By 1945 the contrast between the estranged sides of the family was dramatic, the younger brother’s rise in stature as great as the elder’s decline. The succession was once again secure. In 1947, when Princess Elizabeth married Philip of Greece, who is, like her, a great-great-grandchild of Victoria, it put yet another set of cousins, the Mountbattens, into position to steer the monarchy into the next reign. There were expeditions to Germany after the war by British agents, including Anthony Blunt, apparently to recover incriminating correspondence from the Duke of Windsor. Whatever was found would surely have been destroyed and the fulsomely acknowledged help that Cadbury has received from the royal archives stops at the death of George VI in 1952. Nothing from the present reign or the Windsors’ increasingly dismal postwar life in Paris, Antibes and Palm Beach is included. The recently released images of Princess Elizabeth playing Nazis with her mother and uncle imply nothing at all sinister, but if the Royal Archives were to be less tight-lipped there would be less scope for rumour and sensation. Eventually the brothers came to a cool accommodation but the women never gave an inch and public opinion in Britain was overwhelmingly hostile to the duke and, especially, the duchess.

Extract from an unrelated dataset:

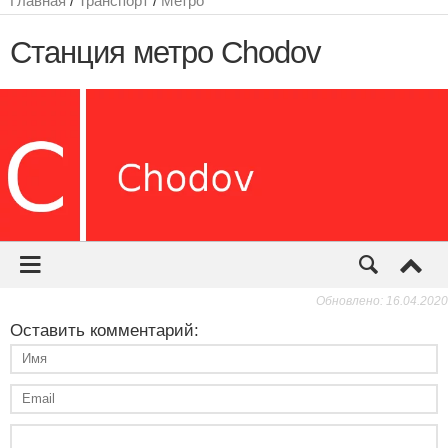
Обновлено: 16.04.2020
Оставить комментарий:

If the story fell short of tragedy, the abdication and its aftermath acquired the symmetry of parable. The dogged, decent tortoise of York in the end outstripped the vain hare of Windsor. With a sense of narrative more instinctive than considered, the king set out the logic that had brought them all to this point as he explained yet again why Wallis could not have the title HRH. If she were a princess now, she could have been a queen in 1936. The moral of the fable would have been lost, or as he put it, it ‘would not make sense of the past’.